Segment Start: TASK INPUT
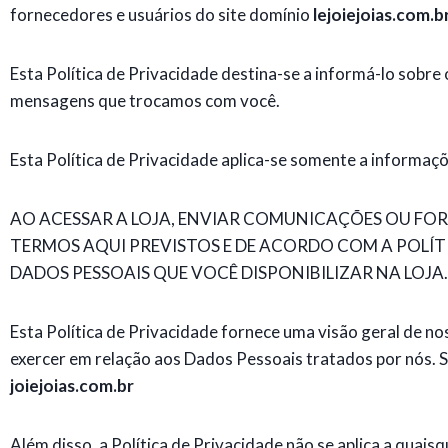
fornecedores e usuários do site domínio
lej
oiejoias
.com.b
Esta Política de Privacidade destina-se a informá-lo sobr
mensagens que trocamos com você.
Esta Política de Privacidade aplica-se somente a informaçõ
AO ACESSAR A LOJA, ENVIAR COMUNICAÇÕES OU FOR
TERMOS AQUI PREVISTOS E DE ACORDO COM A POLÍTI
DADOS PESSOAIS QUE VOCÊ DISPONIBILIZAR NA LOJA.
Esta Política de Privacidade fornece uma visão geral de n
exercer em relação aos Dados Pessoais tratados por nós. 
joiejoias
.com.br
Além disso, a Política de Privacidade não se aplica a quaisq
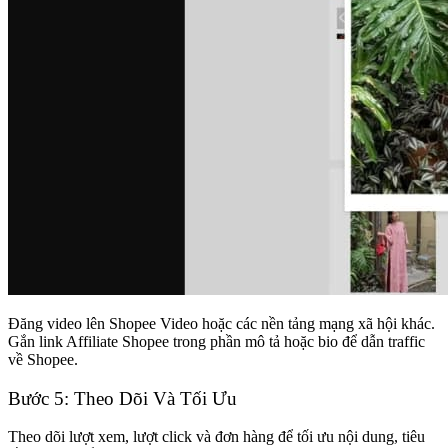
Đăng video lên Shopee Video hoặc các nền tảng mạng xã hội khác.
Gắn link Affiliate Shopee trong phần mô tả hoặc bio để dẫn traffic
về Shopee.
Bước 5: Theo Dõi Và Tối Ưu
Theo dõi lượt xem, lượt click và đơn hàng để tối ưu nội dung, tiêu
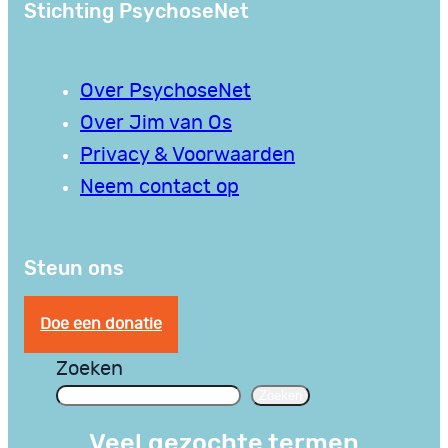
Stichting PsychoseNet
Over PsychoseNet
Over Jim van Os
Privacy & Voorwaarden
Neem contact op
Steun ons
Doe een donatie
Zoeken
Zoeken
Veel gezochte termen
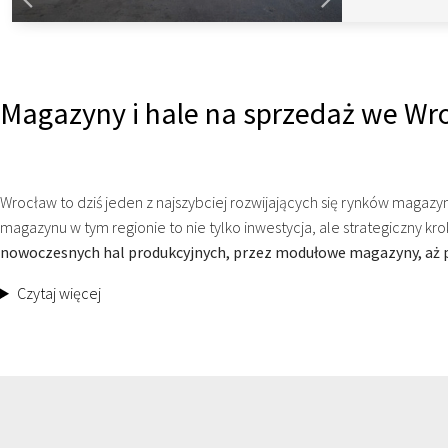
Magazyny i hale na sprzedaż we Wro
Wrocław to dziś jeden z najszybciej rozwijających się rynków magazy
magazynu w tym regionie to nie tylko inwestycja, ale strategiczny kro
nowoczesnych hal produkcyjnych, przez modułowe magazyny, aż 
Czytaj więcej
Segment End: TASK INPUT
Segment Start: TASK INPUT
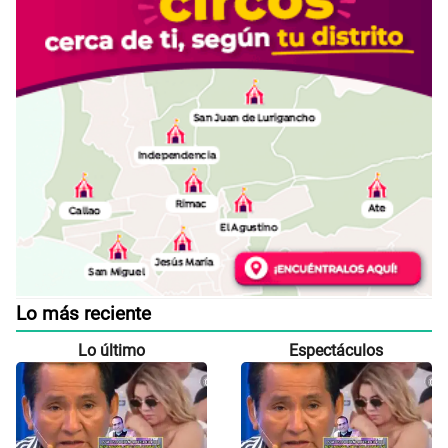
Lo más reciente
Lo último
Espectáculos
Segment End: TASK INPUT
▸ **ABOUT THIS TASK**: From the records above, pull out each line that has "Política".

▸ **RESPONSE FOR THIS EXERCISE**:
Esta Política de Privacidade destina-se a informá-lo sobr
Esta Política de Privacidade aplica-se somente a informaçõ
Esta Política de Privacidade fornece uma visão geral de n
Além disso, a Política de Privacidade não se aplica a quaisq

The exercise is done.